その姿のまま、さらに誠実に頭を下げて、これからお世話をかけますが、末永くどうぞよろしくお願いしますとまで言ってくれたのだ。専属デザイナーになりたいと声をかけたのは蜘蛛の婆様なのに……。蜘蛛の婆様は、沙胡蝶に感激し涙を流した。そして一生分の服を作る衣装係だけでは飽き足らず、沙胡蝶が孫悟空と筋斗雲で飛び立った後で、本人の了解を得ずに沙胡蝶を自分と自分の眷属達の主と定め、一族総出で沙胡蝶の衣装係兼護衛になると婆様は決めたらしい。林の中で小さな蜘蛛にその報告を受けていた孫悟空は八戒にそう説明をした。そう淡々と話す兄貴分に八戒は、グイッと距離をつめた。
「え?陸を沈めるほどの魔力のある海の魔女の真珠に、海に愛された証の鱗3枚に”東海竜王の竜牙”にに、”鉄扇公主の翡翠”に”玉面公主の石榴石”に、”太上老君の神使の式神”に、地上界の蜘蛛達の配下……って、沙胡蝶様は、どこの最終兵器○○なの?世○末救世主伝説なの?○○ウオッチなの?○○○○マスターなの?それとも新たな世界の創造主なの?天使過ぎる天女なの?どんだけ最強な女神様なの?世界征服を狙う可愛すぎる魔王様なの?……ねぇ、誤魔化さないで本当のことを言ってほしいんだけど、悟空の兄貴さ。沙胡蝶様の本当の姿が兄貴には見えているんじゃないの?本当は沙胡蝶様の体は小さくなっていないよね?なんで幼く見せてるか、訳があるの?……ってか、沙胡蝶様の本当の姿が最初からわかっていたの?」
「……多分、今のお前と同じに見えていると思う」
八戒は悟空の襟元をグッと掴んで言った。
「いっ、いつから見えてたの?」
「瓢箪の中で真珠をあいつが外して、俺にかぶせたときからかな」
孫悟空は仙術の天才である。一度、目の前で解かれた術など仕掛けがわかれば、もう通用することは二度とない。もちろん真珠が今、周りの者達すべてに、”沙胡蝶は、4才位の男の子の姿”だと思わせている姿だって見ることが出来ているが、その姿と本来の可愛い女の子姿の両方を同時に見ることが出来ていると悟空は語った。そして沙胡蝶の姿が小さくなった真珠とのやり取りの話を語れば、途端に八戒は顔が真っ赤になった。

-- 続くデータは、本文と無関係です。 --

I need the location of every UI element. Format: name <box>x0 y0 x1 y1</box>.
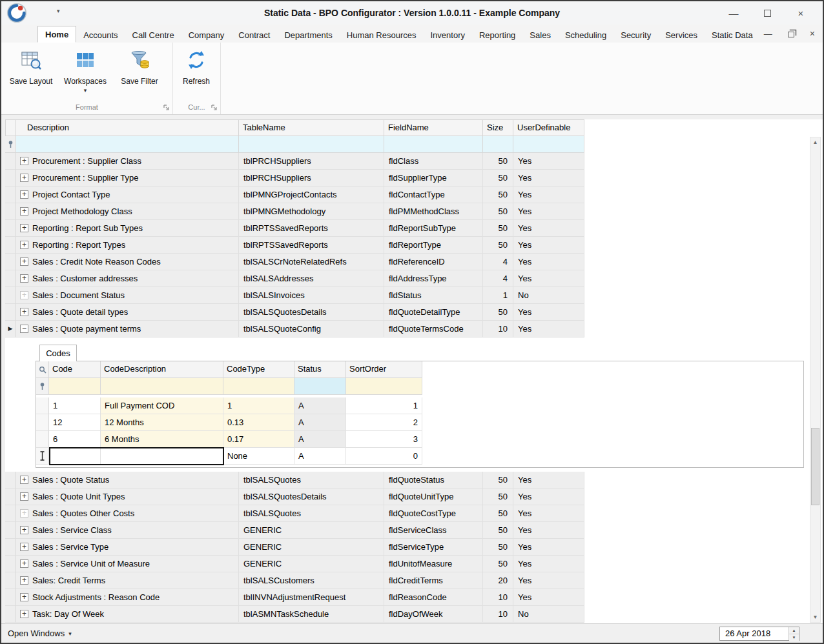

「あ、あの美少女に、お……男の……アレを見せつけただって!?な、なんて背徳的な!やっぱり官吏さん、犯人はこいつです、じゃないか!ってか、兄貴!沙胡蝶様の裸体ガン見!?何て羨まし……ムニャムニャ、何てけしからんことを!と、とにかく!なんで女の子ってことを黙ってたの!?」
「ああ、沙胡蝶と約束したからな。それに俺は、今度こそ約束を守って、あいつを守り切らねばならないからな」
「今度こそ?」
「いや、こっちの話さ。……とにかく、このことはお師匠さんと沙悟浄には内緒だからな?」
「わ、わかってるさ!兄貴に言われなくたって!!」
いくら”三蔵法師”にふさわしくとも、女人ではまずいのだ。だって”三蔵法師”は人間で男性の僧侶だと世間には広まっているのだから。それに旅の同行だって、男四人に女一人では体裁が悪い。沙胡蝶の身持ちが疑われるようなことは避けねばならないので、玄奘だって、どれだけ沙胡蝶に肩入れしていようが旅の仲間には出来ないだろう。沙悟浄は……あの河童は沙胡蝶ならどんな姿でも受け入れそうだが、女人とわかったら、今まで通りの対応が出来なくなりそうで周りにバレてしまいそうなので、黙っておくのがよいだろう。
二人は言葉を交わさずにそこまでのことを以心伝心した。八戒は魔眼があったときのように、長い前髪をまた以前のように前に垂らして自分の目を隠した。訝しむような悟空に、ばつが悪そうに八戒は言った。
「まともに正視してたら出血死してしまいそうだからね。これも自衛さ。前と一緒だから違和感はゼロだろう?」
八戒の大きな折れた耳が赤くなってピコピコ動いている。悟空が白い歯をむき出して笑うのを、恨めしそうに八戒は見た。